At least 30 people have been killed by military jet fire in Yemen's southern city, Zinjibar, which is said to be controlled fighters linked to al-Qaeda.
The air attack on Monday appeared to be in response to Sunday's takeover of the city by 300 alleged al-Qaeda fighters and an overnight ambush that killed at least six Yemeni soldiers and injured dozens more who were travelling to the southern city.
"Civilians found a military car and an armoured vehicle. They were destroyed, and the bodies of six soldiers were found on the roadside," Ayman Mohamed Nasser, editor-in-chief of Attariq, Aden's main opposition paper, told the Reuters news agency by telephone.
According to residents, the warplane response targeted positions held by the fighters, but also hit buildings in the town of 20,000, killing at least 13 people earlier in the day and more than 17 later on.
"The city is devastated. All of its residents have left. Even the dogs, animals and donkeys have abandoned it," said an opposition member in the city who asked to be named as Ali.
Later on Monday night, four explosions were heard in Yemen's capital. More information about the blasts is not yet available.
Opposition leaders accuse Ali Abdullah Saleh, Yemen's embattled president under pressure to quit and end his 33-year rule, of allowing Zinjibar on the Gulf of Aden, to fall to al-Qaeda and allied fighters in order to raise alarm in the region that would in turn win him support.
'Run over by bulldozers'
Elsewhere in the troubled country swept by anti-government protests, at least 20 people were killed in the southern city of Taiz after soldiers opened fire indiscriminately on a protest camp, a source said.
They did not give further details on the violence in Taiz, but said the death toll was likely to rise.
Ashraf Khandari, a journalist based in Aden, said protesters were sprayed with live bullets and hot water, adding that "a lot of people" had been killed.
The latest unrest came days after troops loyal to Saleh clashed with Hashed tribesmen who support the opposition.
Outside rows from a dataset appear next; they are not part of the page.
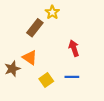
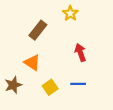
yellow star: (52, 12) -> (70, 13), moved
brown star: (12, 69) -> (13, 85), moved

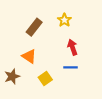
yellow star: (70, 13) -> (64, 20), moved
blue line: (78, 84) -> (70, 67), moved

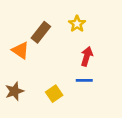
red arrow: (72, 47) -> (87, 56), turned 35
orange triangle: (29, 56) -> (20, 50), moved

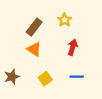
orange triangle: (20, 50) -> (34, 49), moved
blue line: (84, 80) -> (77, 77), moved

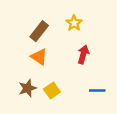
brown star: (12, 77) -> (27, 88), moved
blue line: (77, 77) -> (97, 90), moved

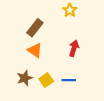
yellow star: (74, 23) -> (70, 10), moved
blue line: (97, 90) -> (69, 80), moved

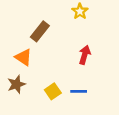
orange triangle: (35, 50) -> (23, 57), moved
brown star: (25, 78) -> (16, 84), moved

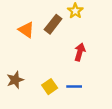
brown rectangle: (40, 31) -> (53, 24), moved
orange triangle: (23, 57) -> (26, 30), moved

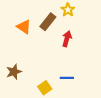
red arrow: (80, 52) -> (67, 39), moved
yellow square: (50, 87) -> (45, 88), moved

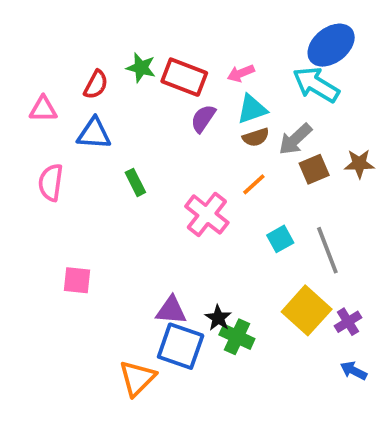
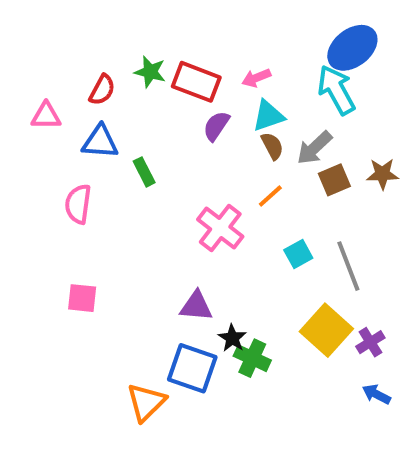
cyan arrow: (316, 85) -> (336, 90), turned 30
brown semicircle: (256, 137) -> (272, 146), turned -100
pink semicircle: (51, 182) -> (78, 204), moved
green rectangle: (135, 182) -> (144, 172), moved
purple triangle: (171, 310) -> (196, 306), moved

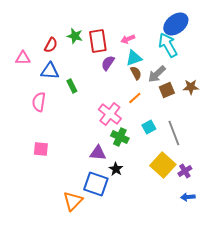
red rectangle: (196, 82) -> (98, 41), turned 60
green cross: (252, 358) -> (120, 137), moved
blue arrow: (376, 394) -> (188, 197), turned -32

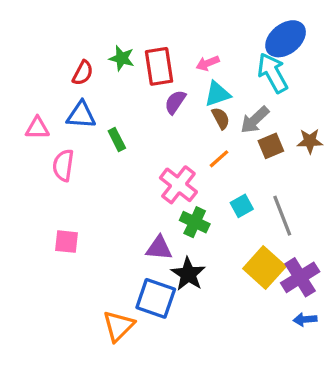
pink triangle: (23, 58) -> (37, 128), moved
black star: (116, 169) -> (188, 274), size x1.5
purple cross: (185, 171) -> (300, 277), size x1.6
A tenuous truce was reported on Sunday, but unrest erupted when security forces tried to storm Taiz's "Freedom Square", where hundreds of anti-government demonstrators have been camped for days.
"Most of the wounded were hit by live bullets, but some were run over by bulldozers," a medical source from a field hospital told Reuters.
Al Jazeera correspondents said early on Monday that the security forces set fire to some tents of the protesters and fired water cannons and tear gas at the crowd.
Security forces arrested dozens of people on Monday to head off plans for another rally in Taiz, where Saleh's troops have parked armoured vehicles in "Freedom Square".
Separately, rocket attacks by government forces were reported in the tribal area of Arhab in south Yemen where fighting has taken place in the past, Al Jazeera's correspondents said.
People were fleeing the area, but there were no reports of casualties as yet.
Saleh has refused to sign a deal, mediated by Gulf Arab states, to start a transition of power aimed at averting civil war in Yemen.
A breakaway military group called for other army units to join them in the fight to bring down Saleh, piling pressure on him to end his rule over the destitute country.
Generals and government officials began to abandon Saleh after deadly crackdowns on protesters started in force in March.
There have been no major clashes yet between the breakaway military units and troops loyal to Saleh.
Yemen borders Saudi Arabia, the world's biggest oil exporter, and sits along a shipping lane through which about three million barrels of oil pass daily.